- What is being asked
Copy each line below in which the string "bowel" appears.

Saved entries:
_ _ _
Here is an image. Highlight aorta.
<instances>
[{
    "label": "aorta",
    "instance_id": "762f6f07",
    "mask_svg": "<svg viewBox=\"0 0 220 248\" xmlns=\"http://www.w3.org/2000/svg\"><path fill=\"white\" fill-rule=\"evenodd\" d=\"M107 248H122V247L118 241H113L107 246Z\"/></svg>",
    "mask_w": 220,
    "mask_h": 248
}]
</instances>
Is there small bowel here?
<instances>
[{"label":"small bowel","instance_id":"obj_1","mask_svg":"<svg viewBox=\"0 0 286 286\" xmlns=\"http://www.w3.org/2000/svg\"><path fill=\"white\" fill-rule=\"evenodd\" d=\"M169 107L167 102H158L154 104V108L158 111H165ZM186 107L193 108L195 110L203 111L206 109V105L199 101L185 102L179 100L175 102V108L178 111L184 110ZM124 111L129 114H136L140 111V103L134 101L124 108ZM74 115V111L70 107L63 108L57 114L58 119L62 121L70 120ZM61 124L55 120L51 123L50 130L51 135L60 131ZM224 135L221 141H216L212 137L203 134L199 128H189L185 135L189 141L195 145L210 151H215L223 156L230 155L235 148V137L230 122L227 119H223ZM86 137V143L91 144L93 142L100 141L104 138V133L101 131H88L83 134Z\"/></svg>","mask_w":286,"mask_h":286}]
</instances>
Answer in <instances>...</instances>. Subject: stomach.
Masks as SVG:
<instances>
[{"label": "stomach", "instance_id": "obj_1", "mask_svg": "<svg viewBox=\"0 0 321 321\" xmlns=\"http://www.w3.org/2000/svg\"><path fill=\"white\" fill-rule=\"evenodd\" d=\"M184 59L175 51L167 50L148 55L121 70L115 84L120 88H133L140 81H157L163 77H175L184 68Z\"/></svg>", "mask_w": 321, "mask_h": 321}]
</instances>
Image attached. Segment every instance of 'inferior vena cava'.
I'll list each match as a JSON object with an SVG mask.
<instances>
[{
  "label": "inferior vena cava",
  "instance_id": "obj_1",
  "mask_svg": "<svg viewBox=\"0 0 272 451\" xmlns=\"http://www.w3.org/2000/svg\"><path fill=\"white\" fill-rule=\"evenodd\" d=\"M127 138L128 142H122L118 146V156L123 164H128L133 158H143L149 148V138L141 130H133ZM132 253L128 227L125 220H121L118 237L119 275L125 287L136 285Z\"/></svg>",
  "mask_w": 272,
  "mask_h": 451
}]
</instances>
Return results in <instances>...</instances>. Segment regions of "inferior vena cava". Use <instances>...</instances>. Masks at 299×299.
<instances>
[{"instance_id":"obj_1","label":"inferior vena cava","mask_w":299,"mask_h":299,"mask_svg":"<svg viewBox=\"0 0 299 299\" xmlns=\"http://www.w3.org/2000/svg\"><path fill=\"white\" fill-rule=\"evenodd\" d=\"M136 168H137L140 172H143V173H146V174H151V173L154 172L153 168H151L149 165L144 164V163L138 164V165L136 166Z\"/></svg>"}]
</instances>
_ _ _
- Response below
Is there small bowel here?
[{"label":"small bowel","instance_id":"obj_1","mask_svg":"<svg viewBox=\"0 0 286 286\" xmlns=\"http://www.w3.org/2000/svg\"><path fill=\"white\" fill-rule=\"evenodd\" d=\"M169 107L167 102H158L154 104V108L158 111H165ZM186 107L193 108L195 110L203 111L206 109V105L199 101L185 102L179 100L175 102V108L178 111L184 110ZM124 111L129 114H136L140 111V103L134 101L124 108ZM74 115V111L70 107L63 108L57 114L58 119L62 121L70 120ZM61 124L55 120L51 123L50 130L51 135L60 131ZM224 135L221 141H216L212 137L203 134L199 128H189L185 135L189 141L195 145L210 151H215L223 156L230 155L235 148V137L230 122L227 119H223ZM86 137V143L91 144L93 142L100 141L104 138V133L101 131H88L83 134Z\"/></svg>","mask_w":286,"mask_h":286}]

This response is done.